- Work item -
Type the entries again, word for word.

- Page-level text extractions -

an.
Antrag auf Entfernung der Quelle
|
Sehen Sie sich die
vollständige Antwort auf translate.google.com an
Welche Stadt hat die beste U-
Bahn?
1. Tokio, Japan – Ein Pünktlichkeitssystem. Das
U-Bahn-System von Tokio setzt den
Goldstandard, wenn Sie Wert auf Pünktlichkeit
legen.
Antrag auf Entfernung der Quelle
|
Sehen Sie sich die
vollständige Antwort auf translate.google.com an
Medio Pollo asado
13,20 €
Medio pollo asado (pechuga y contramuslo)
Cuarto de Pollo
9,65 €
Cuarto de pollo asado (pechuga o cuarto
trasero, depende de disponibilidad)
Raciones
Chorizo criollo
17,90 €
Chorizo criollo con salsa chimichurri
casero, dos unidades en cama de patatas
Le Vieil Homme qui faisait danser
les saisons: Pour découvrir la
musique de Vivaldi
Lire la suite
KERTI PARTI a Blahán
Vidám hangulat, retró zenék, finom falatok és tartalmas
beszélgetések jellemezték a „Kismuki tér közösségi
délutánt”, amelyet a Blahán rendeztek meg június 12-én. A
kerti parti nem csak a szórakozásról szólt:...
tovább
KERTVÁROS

- Solution to this problem -
an.
Antrag auf Entfernung der Quelle
|
Sehen Sie sich die
vollständige Antwort auf translate.google.com an
Welche Stadt hat die beste U-
Bahn?
1. Tokio, Japan – Ein Pünktlichkeitssystem. Das
U-Bahn-System von Tokio setzt den
Goldstandard, wenn Sie Wert auf Pünktlichkeit
legen.
Antrag auf Entfernung der Quelle
|
Sehen Sie sich die
vollständige Antwort auf translate.google.com an
Medio Pollo asado
13,20 €
Medio pollo asado (pechuga y contramuslo)
Cuarto de Pollo
9,65 €
Cuarto de pollo asado (pechuga o cuarto
trasero, depende de disponibilidad)
Raciones
Chorizo criollo
17,90 €
Chorizo criollo con salsa chimichurri
casero, dos unidades en cama de patatas
Le Vieil Homme qui faisait danser
les saisons: Pour découvrir la
musique de Vivaldi
Lire la suite
KERTI PARTI a Blahán
Vidám hangulat, retró zenék, finom falatok és tartalmas
beszélgetések jellemezték a „Kismuki tér közösségi
délutánt”, amelyet a Blahán rendeztek meg június 12-én. A
kerti parti nem csak a szórakozásról szólt:...
tovább
KERTVÁROS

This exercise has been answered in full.